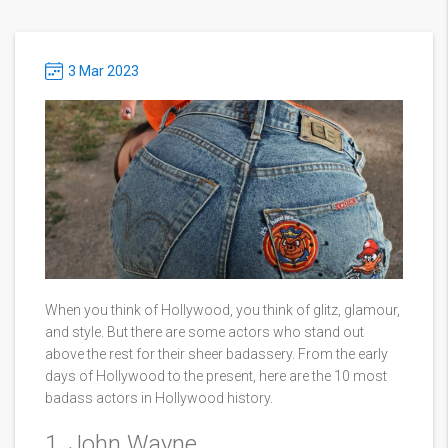
3 Mar 2023
When you think of Hollywood, you think of glitz, glamour,
and style. But there are some actors who stand out
above the rest for their sheer badassery. From the early
days of Hollywood to the present, here are the 10 most
badass actors in Hollywood history.
1. John Wayne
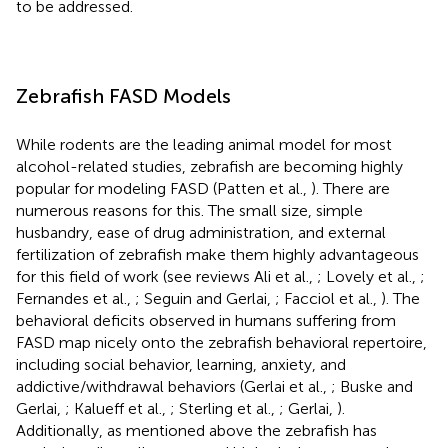
to be addressed.
Zebrafish FASD Models
While rodents are the leading animal model for most
alcohol-related studies, zebrafish are becoming highly
popular for modeling FASD (Patten et al.,
). There are
numerous reasons for this. The small size, simple
husbandry, ease of drug administration, and external
fertilization of zebrafish make them highly advantageous
for this field of work (see reviews Ali et al.,
; Lovely et al.,
;
Fernandes et al.,
; Seguin and Gerlai,
; Facciol et al.,
). The
behavioral deficits observed in humans suffering from
FASD map nicely onto the zebrafish behavioral repertoire,
including social behavior, learning, anxiety, and
addictive/withdrawal behaviors (Gerlai et al.,
; Buske and
Gerlai,
; Kalueff et al.,
; Sterling et al.,
; Gerlai,
).
Additionally, as mentioned above the zebrafish has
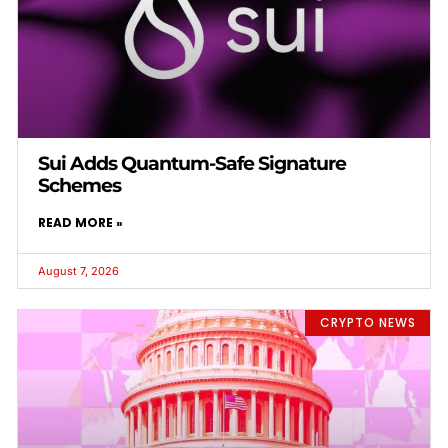
Sui Adds Quantum-Safe Signature
Schemes
READ MORE »
August 7, 2026
CRYPTO NEWS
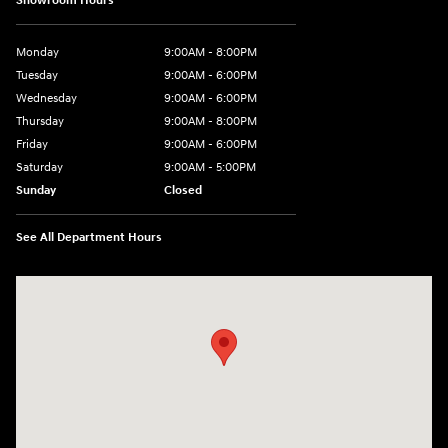
Showroom Hours
Monday
9:00AM - 8:00PM
Tuesday
9:00AM - 6:00PM
Wednesday
9:00AM - 6:00PM
Thursday
9:00AM - 8:00PM
Friday
9:00AM - 6:00PM
Saturday
9:00AM - 5:00PM
Sunday
Closed
See All Department Hours
Visit us at: 3360 S. Arlington Rd Akron, OH 44312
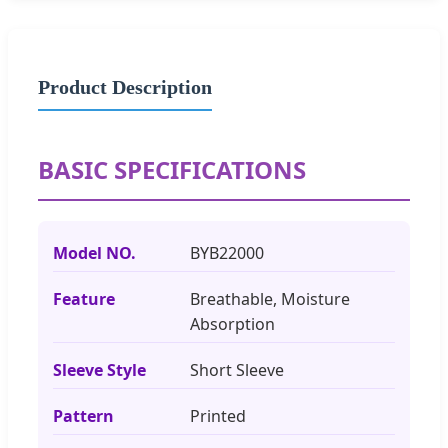
Product Description
BASIC SPECIFICATIONS
Model NO.
BYB22000
Feature
Breathable, Moisture
Absorption
Sleeve Style
Short Sleeve
Pattern
Printed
====
» Problem details
Go through the material and copy every line in which the word "this" occurs.

» Completed exercise
numerous reasons for this. The small size, simple
for this field of work (see reviews Ali et al.,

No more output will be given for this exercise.